Pydantic Models and Fields

Pydantic models in this codebase are implemented using a hierarchical schema architecture. At the top level, a model is represented by a ModelSchema, which wraps a Python class and an internal schema—typically a ModelFieldsSchema—that defines how the model's fields are validated and serialized.

Model Architecture Overview

The core of a Pydantic model is defined by three primary schema types in pydantic_core.core_schema:

  1. ModelSchema: The entry point for model validation. it binds a specific Python class (cls) to a validation schema.
  2. ModelFieldsSchema: The engine that processes input data into a format suitable for the model. It manages the collection of fields, handles extra attributes, and supports ORM-style loading.
  3. ModelField: Defines the validation and serialization logic for an individual attribute within the model.

This separation allows the codebase to decouple the structure of the Python class from the logic used to populate it.

The Validation Flow

When a SchemaValidator is created with a ModelSchema, the validation process follows a specific sequence:

  1. The input (usually a dict) is passed to the internal schema (usually a ModelFieldsSchema).
  2. The ModelFieldsSchema validates the fields and returns a tuple containing:
    • A dictionary of validated field values.
    • A dictionary of "extra" fields (if configured).
    • A set of field names that were explicitly present in the input (fields_set).
  3. The ModelSchema then takes this data and initializes an instance of the target cls.

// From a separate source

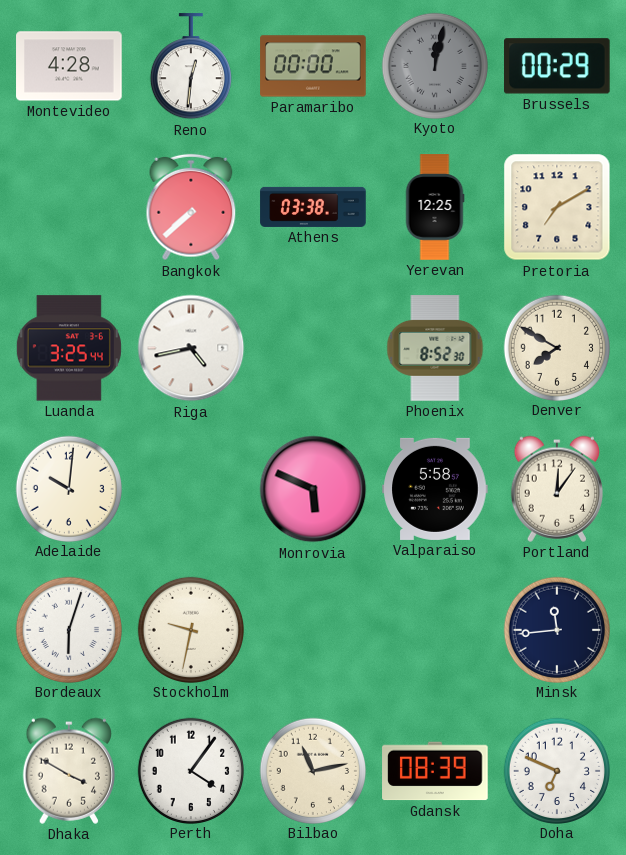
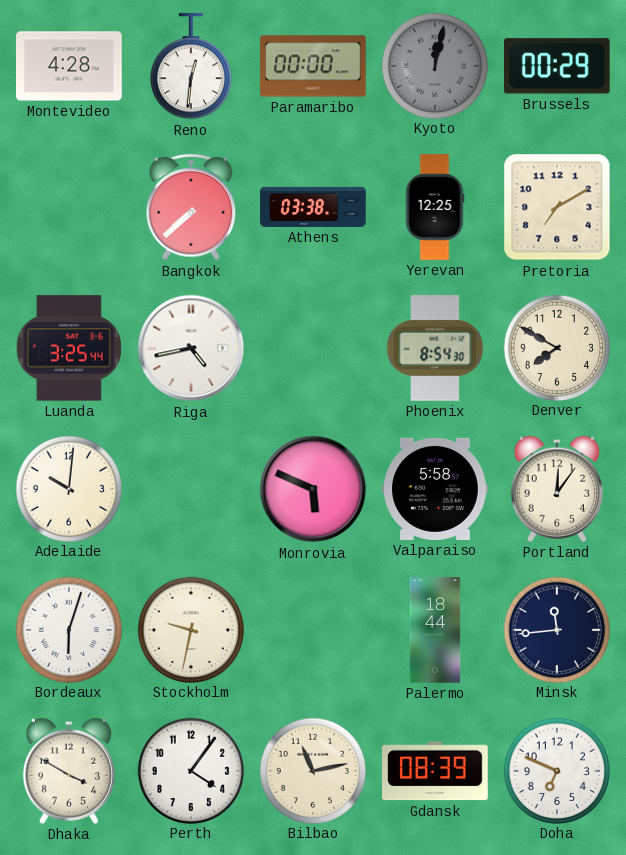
Phoenix: 8:52 -> 8:54
Palermo: none -> 18:44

Example: Basic Model Definition

In pydantic-core/tests/validators/test_model.py, a standard model is constructed by nesting these schemas:

from pydantic_core import SchemaValidator, core_schema

class MyModel:
# Slots are often used to manage internal Pydantic state
__slots__ = '__dict__', '__pydantic_fields_set__', '__pydantic_extra__', '__pydantic_private__'
field_a: str
field_b: int

v = SchemaValidator(
core_schema.model_schema(
MyModel,
core_schema.model_fields_schema(
{
'field_a': core_schema.model_field(core_schema.str_schema()),
'field_b': core_schema.model_field(core_schema.int_schema()),
}
),
)
)

m = v.validate_python({'field_a': 'test', 'field_b': 12})
assert isinstance(m, MyModel)
assert m.field_a == 'test'

Field Management with ModelFieldsSchema

The ModelFieldsSchema is responsible for the "heavy lifting" of field processing. It provides several critical configurations:

  • extra_behavior: Controls how fields not defined in the fields dictionary are handled. Options include 'allow', 'ignore', and 'forbid'.
  • from_attributes: When enabled, allows the validator to extract data from object attributes rather than just dictionary keys (useful for ORM integration).
  • computed_fields: A list of ComputedField definitions that are evaluated during serialization.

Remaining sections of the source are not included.